Despite the challenges, the economic and environmental arguments for increasing investments in cities are clear. Investing in more compact, connected, efficient cities with modern public transport systems can spur economic growth while also having positive effects for the well-being of residents and for the climate.

Research from the New Climate Economy has found that investing in sustainable urban infrastructure such as public transport, building efficiency and waste management could generate energy savings with a current value of $16.6 trillion by 2050. Meanwhile, sustainable cities have cleaner air, less traffic congestion and fewer greenhouse gas emissions.

Devising ways to scale financing for urban infrastructure, and to shift capital flows to make sure new projects are sustainable, is the next great challenge facing cities. To meet it, cities must have the authority and resources they need to make bold investments.

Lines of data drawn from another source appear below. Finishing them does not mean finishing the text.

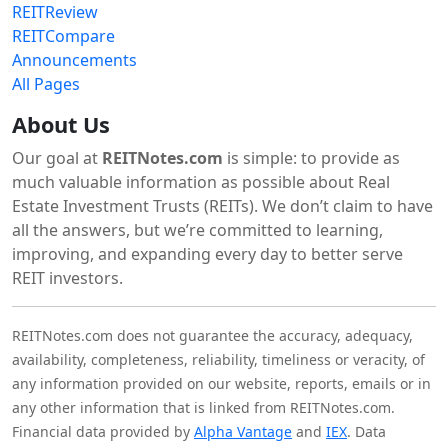
REITReview
REITCompare
Announcements
All Pages
About Us
Our goal at
REITNotes.com
is simple: to provide as
much valuable information as possible about Real
Estate Investment Trusts (REITs). We don’t claim to have
all the answers, but we’re committed to learning,
improving, and expanding every day to better serve
REIT investors.
REITNotes.com does not guarantee the accuracy, adequacy,
availability, completeness, reliability, timeliness or veracity, of
any information provided on our website, reports, emails or in
any other information that is linked from REITNotes.com.
Financial data provided by
Alpha Vantage
and
IEX
. Data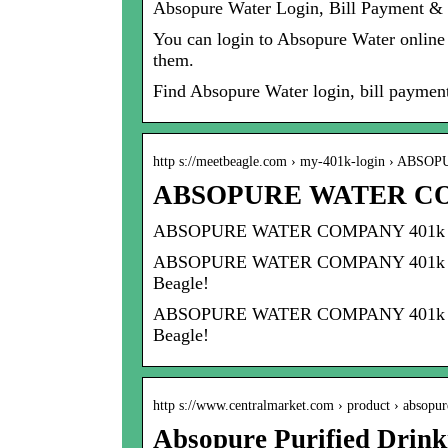
Absopure Water Login, Bill Payment & 
You can login to Absopure Water online a
them.
Find Absopure Water login, bill paymen
http s://meetbeagle.com › my-401k-login › ABS
ABSOPURE WATER COMP
ABSOPURE WATER COMPANY 401k l
ABSOPURE WATER COMPANY 401k login, 4
Beagle!
ABSOPURE WATER COMPANY 401k login, 4
Beagle!
http s://www.centralmarket.com › product › absop
Absopure Purified Drink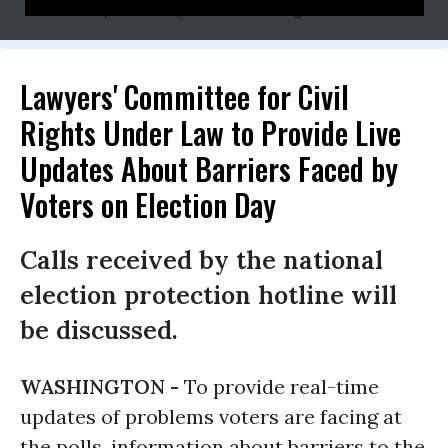
press@lawyerscommittee.org
Lawyers' Committee for Civil
Rights Under Law to Provide Live
Updates About Barriers Faced by
Voters on Election Day
Calls received by the national
election protection hotline will
be discussed.
WASHINGTON -
To provide real-time
updates of problems voters are facing at
the polls, information about barriers to the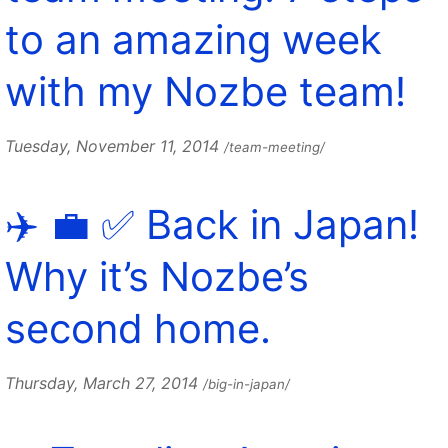
to an amazing week
with my Nozbe team!
Tuesday, November 11, 2014
/team-meeting/
✈️ 💼 ✅ Back in Japan!
Why it’s Nozbe’s
second home.
Thursday, March 27, 2014
/big-in-japan/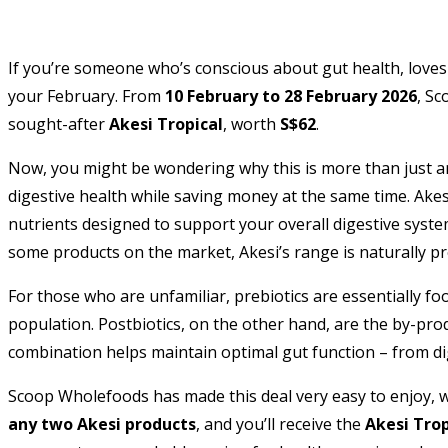
If you’re someone who’s conscious about gut health, loves
your February. From
10 February to 28 February 2026
, Sc
sought-after
Akesi Tropical
, worth
S$62
.
Now, you might be wondering why this is more than just ano
digestive health while saving money at the same time. Akesi’
nutrients designed to support your overall digestive syst
some products on the market, Akesi’s range is naturally p
For those who are unfamiliar, prebiotics are essentially foo
population. Postbiotics, on the other hand, are the by-pro
combination helps maintain optimal gut function – from d
Scoop Wholefoods has made this deal very easy to enjoy, w
any two Akesi products
, and you’ll receive the
Akesi Trop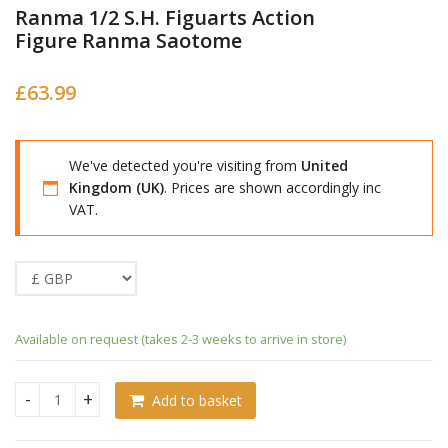
Ranma 1/2 S.H. Figuarts Action
Figure Ranma Saotome
£
63.99
We've detected you're visiting from
United
Kingdom (UK)
. Prices are shown accordingly inc
VAT.
Available on request (takes 2-3 weeks to arrive in store)
Add to basket
Ranma 1/2 S.H. Figuarts Action Figure Ranma Saotome quan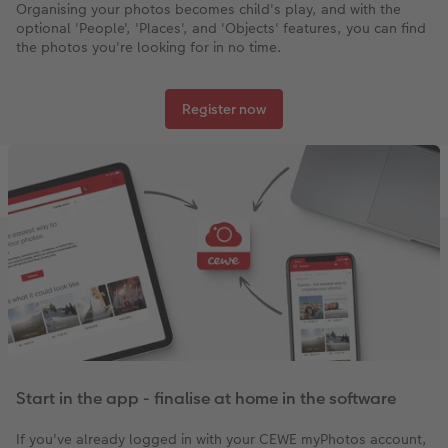
Organising your photos becomes child's play, and with the
optional 'People', 'Places', and 'Objects' features, you can find
the photos you're looking for in no time.
Register now
Start in the app - finalise at home in the software
If you've already logged in with your CEWE myPhotos account,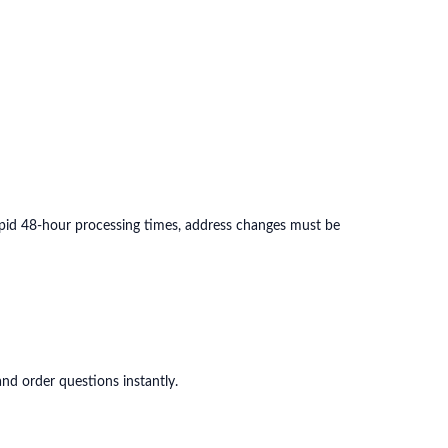
apid 48-hour processing times, address changes must be
nd order questions instantly.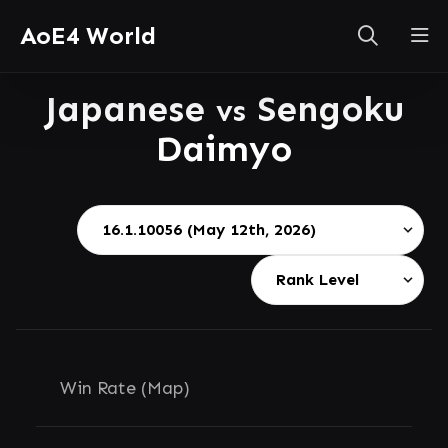
AoE4 World
Japanese
Sengoku
vs
Daimyo
Win Rate (Map)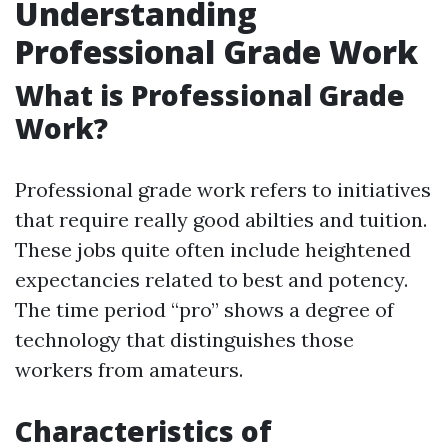
Understanding
Professional Grade Work
What is Professional Grade
Work?
Professional grade work refers to initiatives
that require really good abilties and tuition.
These jobs quite often include heightened
expectancies related to best and potency.
The time period “pro” shows a degree of
technology that distinguishes those
workers from amateurs.
Characteristics of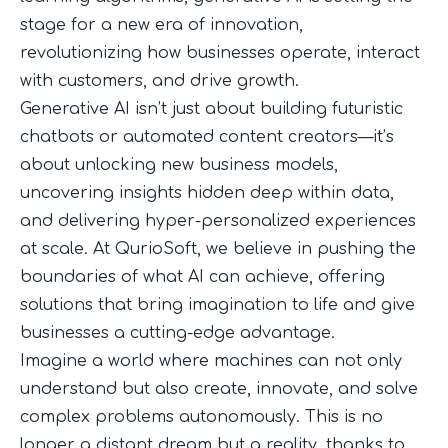
stage for a new era of innovation,
revolutionizing how businesses operate, interact
with customers, and drive growth.
Generative AI isn’t just about building futuristic
chatbots or automated content creators—it’s
about unlocking new business models,
uncovering insights hidden deep within data,
and delivering hyper-personalized experiences
at scale. At QurioSoft, we believe in pushing the
boundaries of what AI can achieve, offering
solutions that bring imagination to life and give
businesses a cutting-edge advantage.
Imagine a world where machines can not only
understand but also create, innovate, and solve
complex problems autonomously. This is no
longer a distant dream but a reality, thanks to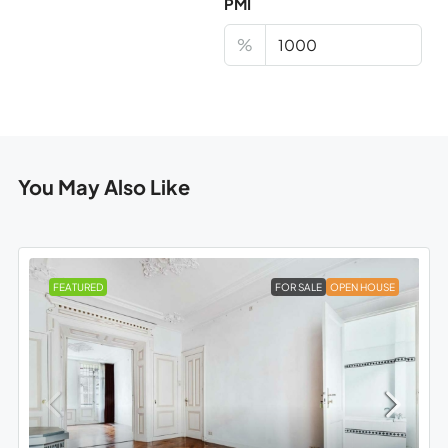
PMI
%
You May Also Like
FEATURED
FOR SALE
OPEN HOUSE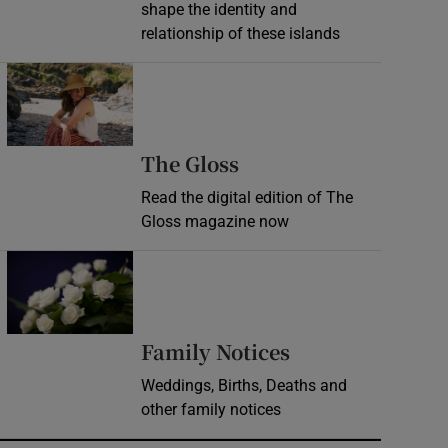
shape the identity and
relationship of these islands
Opens in new window
Opens in new wind
The Gloss
Read the digital edition of The
Gloss magazine now
Opens in new window
Opens in new 
Family Notices
Weddings, Births, Deaths and
other family notices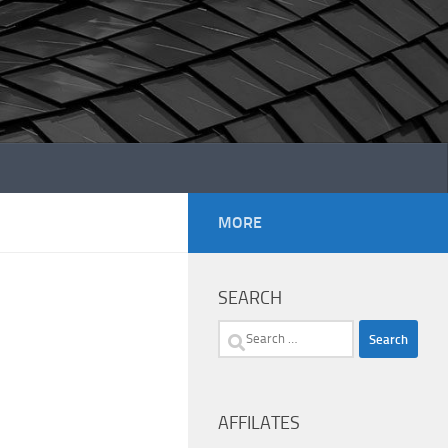
MORE
SEARCH
Search
for:
AFFILATES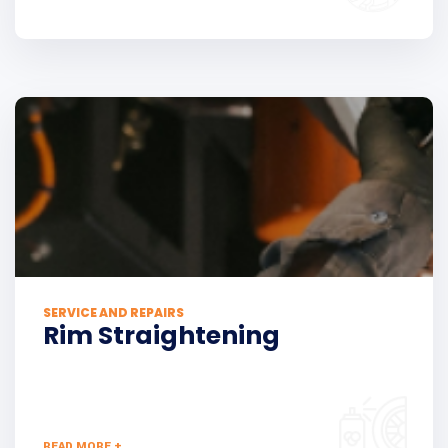
SERVICE AND REPAIRS
Rim Straightening
READ MORE +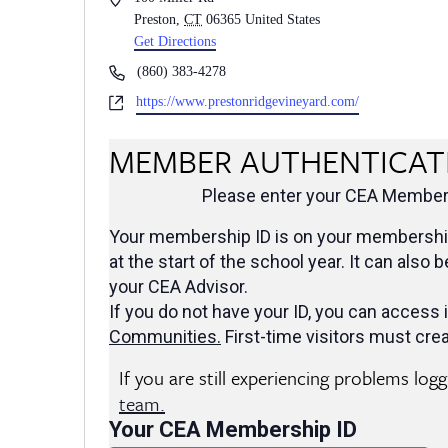
Preston
,
CT
06365
United States
Get Directions
Phone
(860) 383-4278
Website
https://www.prestonridgevineyard.com/
MEMBER AUTHENTICAT
Please enter your CEA Members
Your membership ID is on your membership
at the start of the school year. It can also 
your CEA Advisor.
If you do not have your ID, you can access i
Communities
.
First-time visitors must crea
If you are still experiencing problems log
team.
Your CEA Membership ID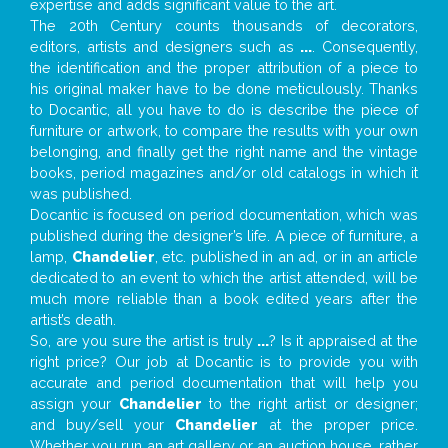
expertise and adds significant value to the art.
The 20th Century counts thousands of decorators,
editors, artists and designers such as
...
. Consequently,
the identification and the proper attribution of a piece to
his original maker have to be done meticulously. Thanks
to Docantic, all you have to do is describe the piece of
furniture or artwork, to compare the results with your own
belonging, and finally get the right name and the vintage
books, period magazines and/or old catalogs in which it
was published.
Docantic is focused on period documentation, which was
published during the designer’s life. A piece of furniture, a
lamp,
Chandelier
, etc. published in an ad, or in an article
dedicated to an event to which the artist attended, will be
much more reliable than a book edited years after the
artist’s death.
So, are you sure the artist is truly
...
? Is it appraised at the
right price? Our job at Docantic is to provide you with
accurate and period documentation that will help you
assign your
Chandelier
to the right artist or designer;
and buy/sell your
Chandelier
at the proper price.
Whether you run an art gallery or an auction house, rather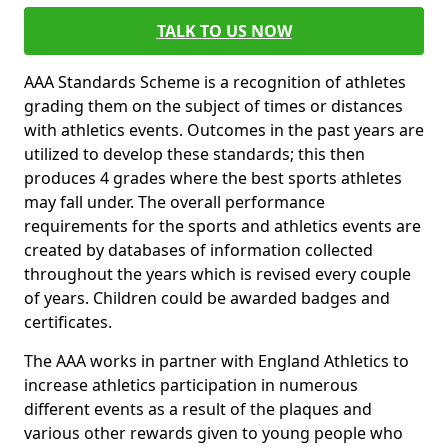
TALK TO US NOW
AAA Standards Scheme is a recognition of athletes
grading them on the subject of times or distances
with athletics events. Outcomes in the past years are
utilized to develop these standards; this then
produces 4 grades where the best sports athletes
may fall under. The overall performance
requirements for the sports and athletics events are
created by databases of information collected
throughout the years which is revised every couple
of years. Children could be awarded badges and
certificates.
The AAA works in partner with England Athletics to
increase athletics participation in numerous
different events as a result of the plaques and
various other rewards given to young people who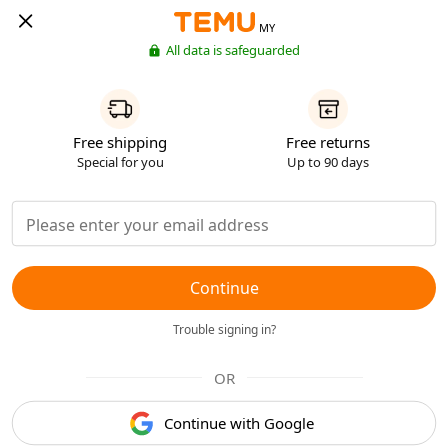
MY
All data is safeguarded
Free shipping
Free returns
Special for you
Up to 90 days
Continue
Trouble signing in?
OR
Continue with Google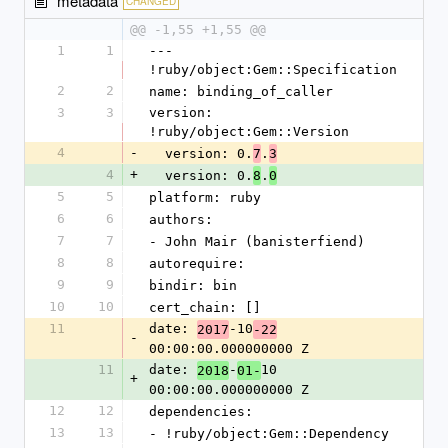
metadata
CHANGED
@@ -1,55 +1,55 @@
1
1
--- 
!ruby/object:Gem::Specification
2
2
name: binding_of_caller
3
3
version: 
!ruby/object:Gem::Version
4
-
  version: 0.
.
7
3
4
+
  version: 0.
.
8
0
5
5
platform: ruby
6
6
authors:
7
7
- John Mair (banisterfiend)
8
8
autorequire: 
9
9
bindir: bin
10
10
cert_chain: []
11
date: 
-10
2017
-22
-
00:00:00.000000000 Z
11
date: 
-
10 
2018
01-
+
00:00:00.000000000 Z
12
12
dependencies:
13
13
- !ruby/object:Gem::Dependency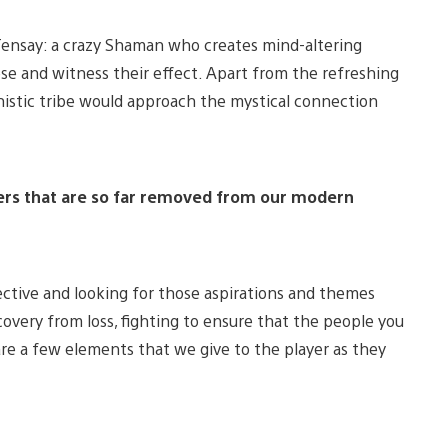
 Tensay: a crazy Shaman who creates mind-altering
ese and witness their effect. Apart from the refreshing
istic tribe would approach the mystical connection
ters that are so far removed from our modern
ctive and looking for those aspirations and themes
covery from loss, fighting to ensure that the people you
re a few elements that we give to the player as they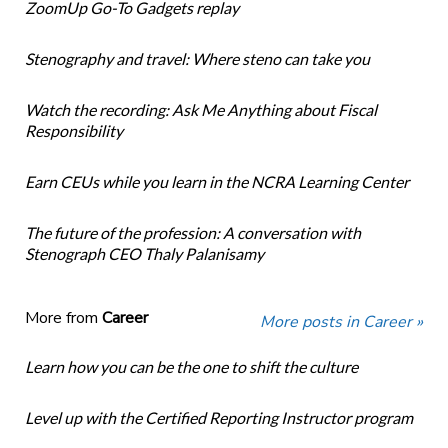
ZoomUp Go-To Gadgets replay
Stenography and travel: Where steno can take you
Watch the recording: Ask Me Anything about Fiscal
Responsibility
Earn CEUs while you learn in the NCRA Learning Center
The future of the profession: A conversation with
Stenograph CEO Thaly Palanisamy
More from
Career
More posts in Career »
Learn how you can be the one to shift the culture
Level up with the Certified Reporting Instructor program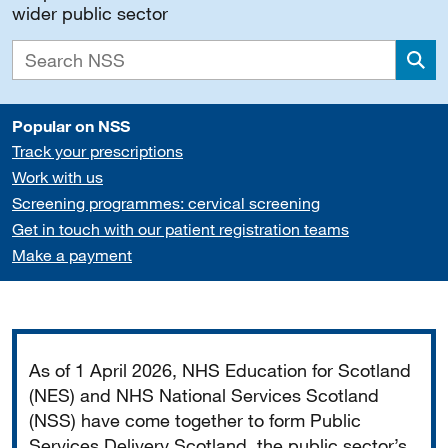
wider public sector
Sea
Popular on NSS
Track your prescriptions
Work with us
Screening programmes: cervical screening
Get in touch with our patient registration teams
Make a payment
Important
As of 1 April 2026, NHS Education for Scotland
(NES) and NHS National Services Scotland
(NSS) have come together to form Public
Services Delivery Scotland, the public sector’s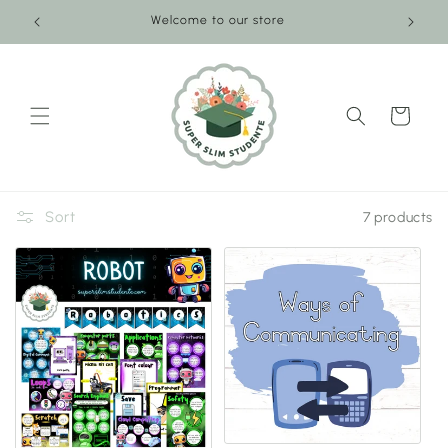
Skip to
Welcome to our store
content
Cart
Sort
7 products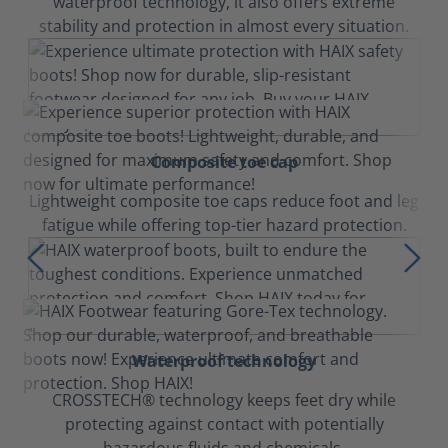
waterproof technology, it also offers extreme
stability and protection in almost every situation.
Composite toe cap
Lightweight composite toe caps reduce foot and leg
fatigue while offering top-tier hazard protection.
Waterproof technology
CROSSTECH® technology keeps feet dry while
protecting against contact with potentially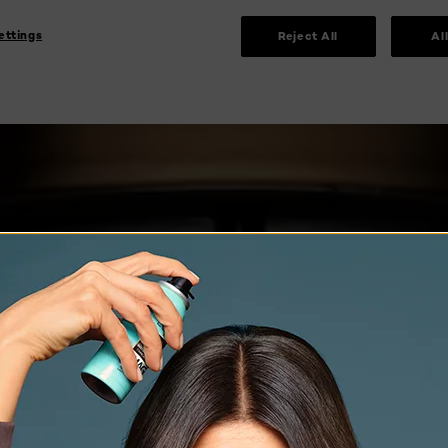
ettings
Reject All
Al
 MIDN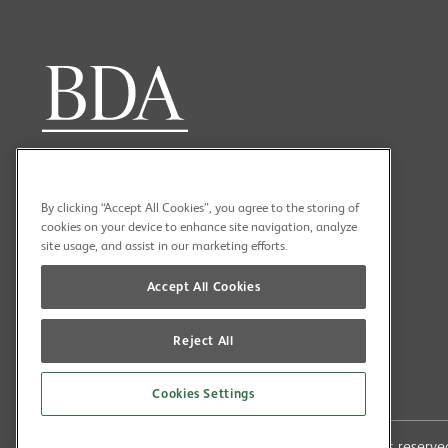
By clicking “Accept All Cookies”, you agree to the storing of
cookies on your device to enhance site navigation, analyze
site usage, and assist in our marketing efforts.
Accept All Cookies
Reject All
Cookies Settings
Copyright (C) 2026 British Dental Association All rights reser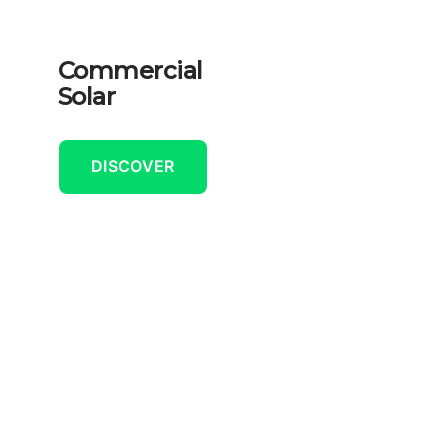
Commercial
Solar
DISCOVER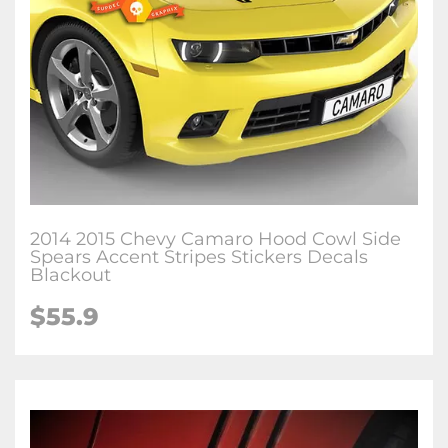
2014 2015 Chevy Camaro Hood Cowl Side
Spears Accent Stripes Stickers Decals
Blackout
$55.9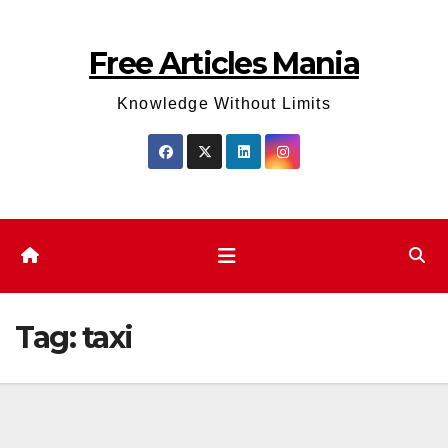
Skip
to
Free Articles Mania
content
Knowledge Without Limits
Tag:
taxi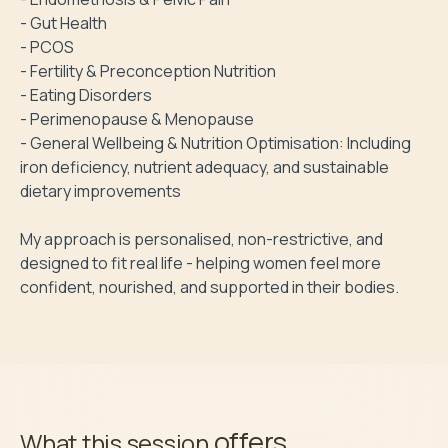
- Gut Health

- PCOS

- Fertility & Preconception Nutrition

- Eating Disorders 

- Perimenopause & Menopause 

- General Wellbeing & Nutrition Optimisation: Including 
iron deficiency, nutrient adequacy, and sustainable 
dietary improvements

My approach is personalised, non-restrictive, and 
designed to fit real life - helping women feel more 
confident, nourished, and supported in their bodies.
offers
What this session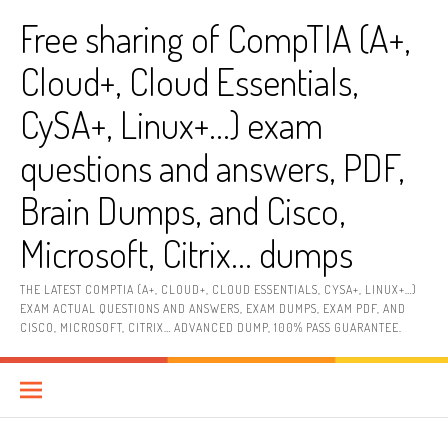
Skip
Free sharing of CompTIA (A+,
to
content
Cloud+, Cloud Essentials,
CySA+, Linux+…) exam
questions and answers, PDF,
Brain Dumps, and Cisco,
Microsoft, Citrix… dumps
THE LATEST COMPTIA (A+, CLOUD+, CLOUD ESSENTIALS, CYSA+, LINUX+…)
EXAM ACTUAL QUESTIONS AND ANSWERS, EXAM DUMPS, EXAM PDF, AND
CISCO, MICROSOFT, CITRIX… ADVANCED DUMP, 100% PASS GUARANTEE.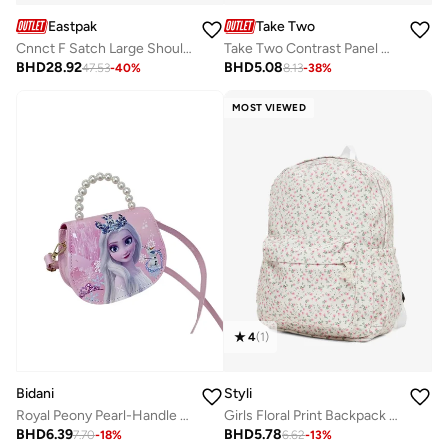
Eastpak
Take Two
Cnnct F Satch Large Shoulder Bag - Beige
Take Two Contrast Panel Handbag with Double Handles
BHD
28.92
BHD
5.08
47.53
-
40
%
8.13
-
38
%
MOST VIEWED
4
(
1
)
Bidani
Styli
Royal Peony Pearl-Handle Handbag
Girls Floral Print Backpack 32x13x41cm
BHD
6.39
BHD
5.78
7.70
-
18
%
6.62
-
13
%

Mayors and local policymakers are eager to take on the challenge, but they must have the authority and resources to do so.
 
The first step is to improve cities' access to private finance by improving their creditworthiness. Right now, only 4% of the 500 largest cities in developing countries are considered creditworthy, hampering their ability to raise capital.
 
Estimates suggest that with the right policies, private sector investment could fill up to half of the infrastructure-financing gap.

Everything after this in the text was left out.